Agent recipes (intent → invocation)
# Locate a symbol's definition across shapes, one pass
hprscript -p 'func\s+LoadData\b' -p 'type LoadData\b' -p 'LoadData\s*=' -llm -glob '**/*.go'
# Who calls X — with the enclosing function of each call site
hprscript -p '\bLoadData\(' -scope auto -llm -glob '**/*.go'
# Rank files by relevance to a feature (see Rank above) — start here for "where do I look?"
# Files importing a package
hprscript -p '^import\s+"net/http"' -f -glob '**/*.go'
# Files MISSING a license header
hprscript -p 'Copyright|SPDX-License-Identifier' -absent -glob '**/*.go'
# Multi-language TODO/FIXME sweep — split so each hit reports which tag fired (pat=p0/p1/p2)
hprscript -pi 'TODO' -pi 'FIXME' -pi 'XXX' -C 1 -llm -glob '**/*.{go,py,js,ts,rs,c,cpp,h}'
# API surface: every function signature with file:line
hprscript -p 'func\s+\w+\s*\(' -format '$FILE:$LINE $MATCH' -glob '**/*.go'
# Representative usages of an identifier (no near-duplicate spam)
hprscript -p '\bhttpClient\b' -sample 8 -scope auto -glob '**/*.go'
# Mixed case-sensitivity in one pass: the Error type + case-insensitive notes
hprscript -p '\bError\b' -pi 'todo|fixme|hack' -glob '**/*.go' -exclude vendor
# Search piped input (stdin) — no glob/files
kubectl logs deploy/api --tail=10000 | hprscript -p 'ERROR|panic|fatal' -C 1
curl -s https://example.com | hprscript -p 'href="([^"]+)"' -extract url -o
Anti-patterns
- ❌ Multiple sequential
hprscriptcalls for different patterns → ✅ one call, many-p/-pi(free). - ❌ Cramming terms you want to tell apart into one alternation (
-p 'a|b|c') — every hit reportspat=p0, so you can't see which matched → ✅ split into separate-pand read thepat/[p0]/$PAT_IDtag per match. - ❌ Falling back to grep/rg because a lookaround/backref won't compile → ✅ restructure, or split into a
-sphase. - ❌
-s '{…}'when a flag set fits → ✅ flag mode is easier to read/verify. - ❌ Piping output through
grep/jqfor trivial filtering → ✅ use-f/-c/-o/-format/-absent, orgroup_by/rankin a script. - ❌ Dumping full JSON when you'll just read it → ✅
-llm(or-f/-cif you only need files/counts). - ❌ Letting a minified line blow your context → ✅ set
-max-context-bytes/-max-output-bytes.
Going deeper
Two exhaustive references ship with hprscript — read them on demand for the long tail:
- HPRSCRIPT.md — complete CLI + script-DSL reference (every flag, action, condition, Unicode/UTF-8 rules, exit codes).

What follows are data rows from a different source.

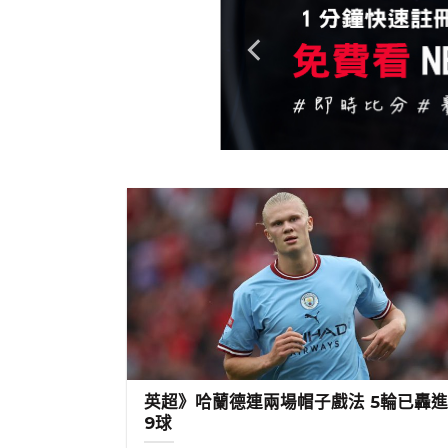
英超》哈蘭德連兩場帽子戲法 5輪已轟
9球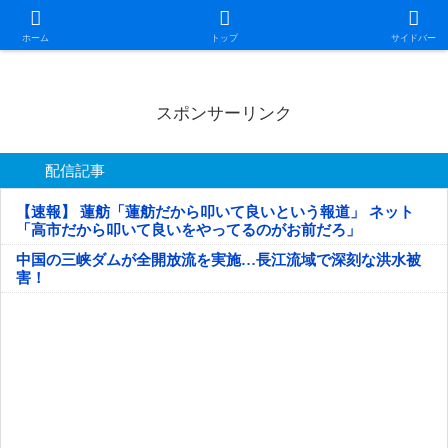
日本第一！ニュース録
ホーム
トップ
サイドバー
スポンサーリンク
配信記事
【速報】 蓮舫「蓮舫だから叩いて良いという報道」 ネット
「高市だから叩いて良いをやってるのがお前だろ」
中国の三峡ダムが全開放流を実施…長江流域で深刻な洪水被
害！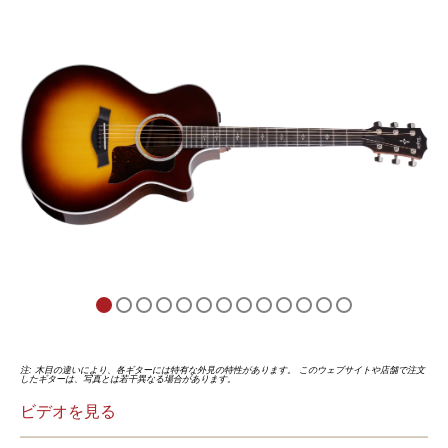
5
の
評
価
注: 木目の違いにより、各ギターには特有な外見の特性があります。 このウェブサイトや店舗で注文
したギターは、写真とは若干異なる場合があります。
ビデオを見る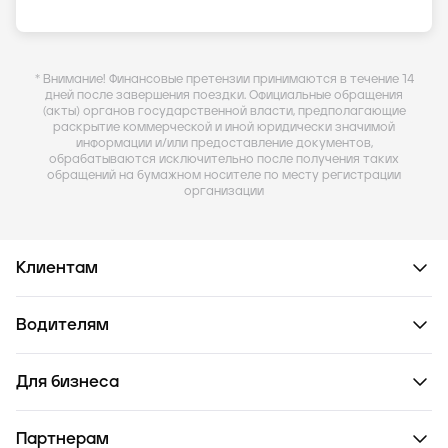
* Внимание! Финансовые претензии принимаются в течение 14
дней после завершения поездки. Официальные обращения
(акты) органов государственной власти, предполагающие
раскрытие коммерческой и иной юридически значимой
информации и/или предоставление документов,
обрабатываются исключительно после получения таких
обращений на бумажном носителе по месту регистрации
организации
Клиентам
Водителям
Для бизнеса
Партнерам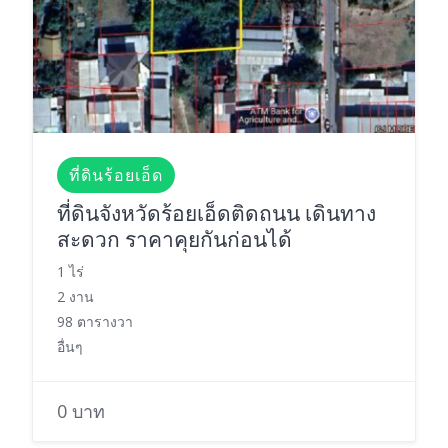
ที่ดินร้อยเอ็ด
ที่ดินจังหวัดร้อยเอ็ดติดถนน เดินทาง
สะดวก ราคาคุยกันก่อนได้
1 ไร่
2 งาน
98 ตารางวา
อื่นๆ
0 บาท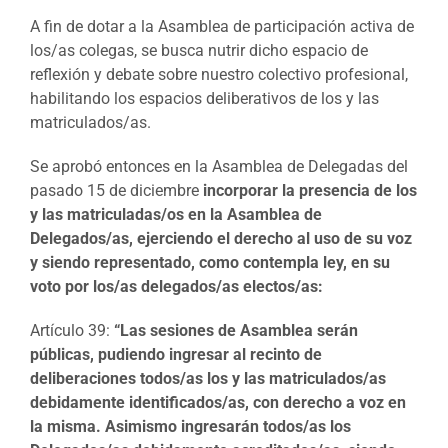
A fin de dotar a la Asamblea de participación activa de
los/as colegas, se busca nutrir dicho espacio de
reflexión y debate sobre nuestro colectivo profesional,
habilitando los espacios deliberativos de los y las
matriculados/as.
Se aprobó entonces en la Asamblea de Delegadas del
pasado 15 de diciembre
incorporar la presencia de los
y las matriculadas/os en la Asamblea de
Delegados/as, ejerciendo el derecho al uso de su voz
y siendo representado, como contempla ley, en su
voto por los/as delegados/as electos/as:
Artículo 39:
“Las sesiones de Asamblea serán
públicas, pudiendo ingresar al recinto de
deliberaciones todos/as los y las matriculados/as
debidamente identificados/as, con derecho a voz en
la misma. Asimismo ingresarán todos/as los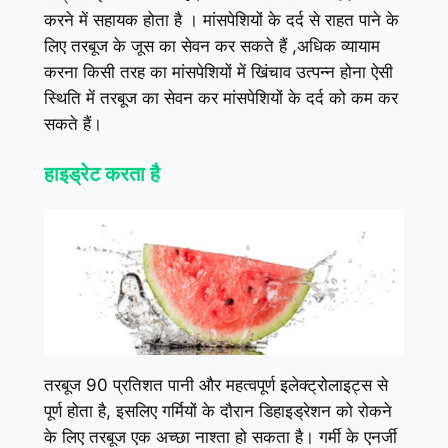
करने में सहायक होता है । मांसपेशियों के दर्द से राहत पाने के
लिए तरबूज के जूस का सेवन कर सकते हैं ,अधिक व्यायाम
करना किसी तरह का मांसपेशियों में खिंचाव उत्पन्न होना ऐसी
स्थिति में तरबूज का सेवन कर मांसपेशियों के दर्द को कम कर
सकते हैं।
हाइड्रेट करता है
तरबूज 90 प्रतिशत पानी और महत्वपूर्ण इलेक्ट्रोलाइट्स से
पूर्ण होता है, इसलिए गर्मियों के दौरान डिहाइड्रेशन को रोकने
के लिए तरबूज एक अच्‍छा नाश्‍ता हो सकता है। गर्मी के एनर्जी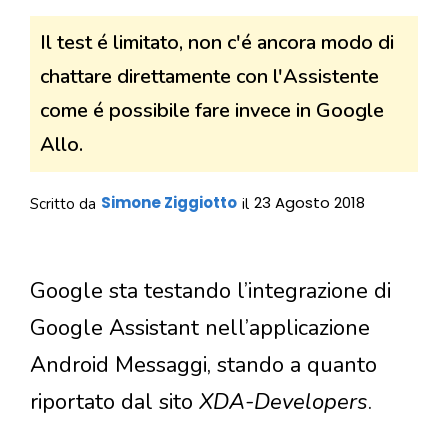
Il test é limitato, non c'é ancora modo di
chattare direttamente con l'Assistente
come é possibile fare invece in Google
Allo.
Simone Ziggiotto
23 Agosto 2018
Scritto da
il
Google sta testando l’integrazione di
Google Assistant nell’applicazione
Android Messaggi, stando a quanto
riportato dal sito
XDA-Developers
.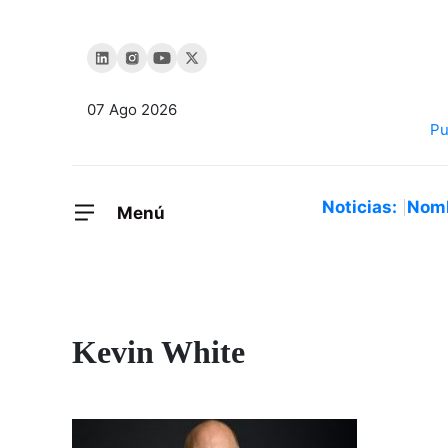
07 Ago 2026
Noticias:
Nom
Menú
Kevin White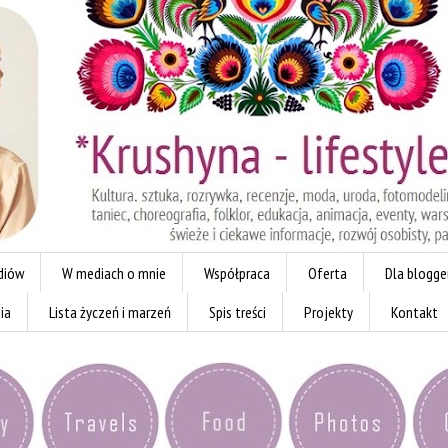
diów
W mediach o mnie
Współpraca
Oferta
Dla blogg
ia
Lista życzeń i marzeń
Spis treści
Projekty
Kontakt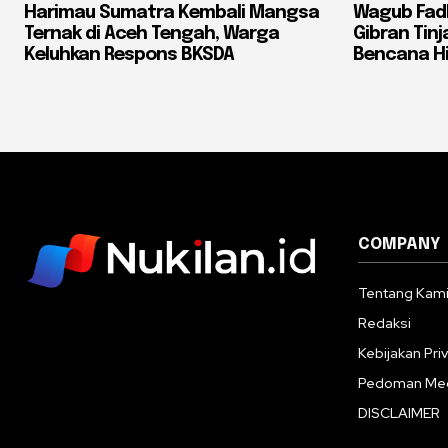
Harimau Sumatra Kembali Mangsa
Wagub Fadh
Ternak di Aceh Tengah, Warga
Gibran Tin
Keluhkan Respons BKSDA
Bencana H
COMPANY
Tentang Kam
Redaksi
Kebijakan Priv
Pedoman Med
DISCLAIMER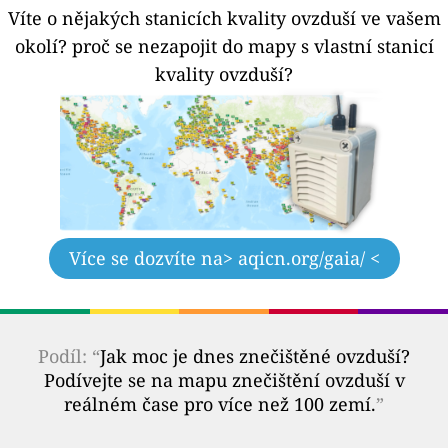
Víte o nějakých stanicích kvality ovzduší ve vašem
okolí?
proč se nezapojit do mapy s vlastní stanicí
kvality ovzduší?
Více se dozvíte na
> aqicn.org/gaia/ <
Podíl: “
Jak moc je dnes znečištěné ovzduší?
Podívejte se na mapu znečištění ovzduší v
reálném čase pro více než 100 zemí.
”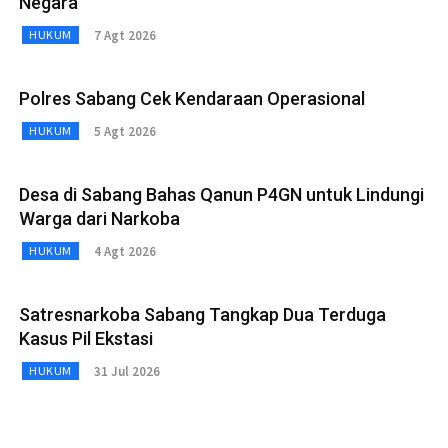
Negara
7 Agt 2026
HUKUM
Polres Sabang Cek Kendaraan Operasional
5 Agt 2026
HUKUM
Desa di Sabang Bahas Qanun P4GN untuk Lindungi
Warga dari Narkoba
4 Agt 2026
HUKUM
Satresnarkoba Sabang Tangkap Dua Terduga
Kasus Pil Ekstasi
31 Jul 2026
HUKUM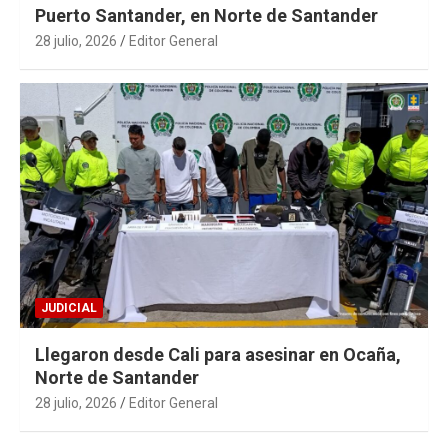
Puerto Santander, en Norte de Santander
28 julio, 2026
Editor General
JUDICIAL
Llegaron desde Cali para asesinar en Ocaña,
Norte de Santander
28 julio, 2026
Editor General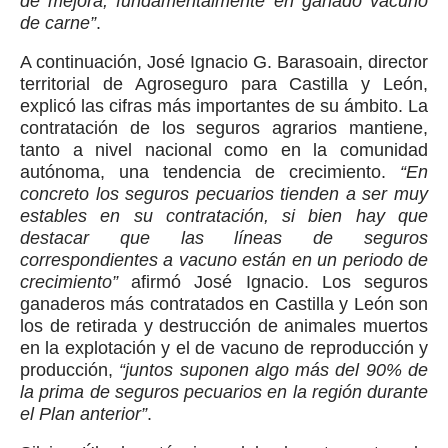
de mejora, fundamentalmente en ganado vacuno
de carne”
.
A continuación, José Ignacio G. Barasoain, director
territorial de Agroseguro para Castilla y León,
explicó las cifras más importantes de su ámbito. La
contratación de los seguros agrarios mantiene,
tanto a nivel nacional como en la comunidad
autónoma, una tendencia de crecimiento.
“En
concreto los seguros pecuarios tienden a ser muy
estables en su contratación, si bien hay que
destacar que las líneas de seguros
correspondientes a vacuno están en un periodo de
crecimiento”
afirmó José Ignacio. Los seguros
ganaderos más contratados en Castilla y León son
los de retirada y destrucción de animales muertos
en la explotación y el de vacuno de reproducción y
producción,
“juntos suponen algo más del 90% de
la prima de seguros pecuarios en la región durante
el Plan anterior”
.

- COOKBOOK.md — 200+ task recipes by domain (logs/observability, security/DFIR, source code, config/infra, data wrangling, DevOps).
Find them in this skill's directory (personal install), at the hprscript repo root, or alongside the binary. hprscript -h prints the live flag list; exit codes follow grep (0 match, 1 none, 2 error).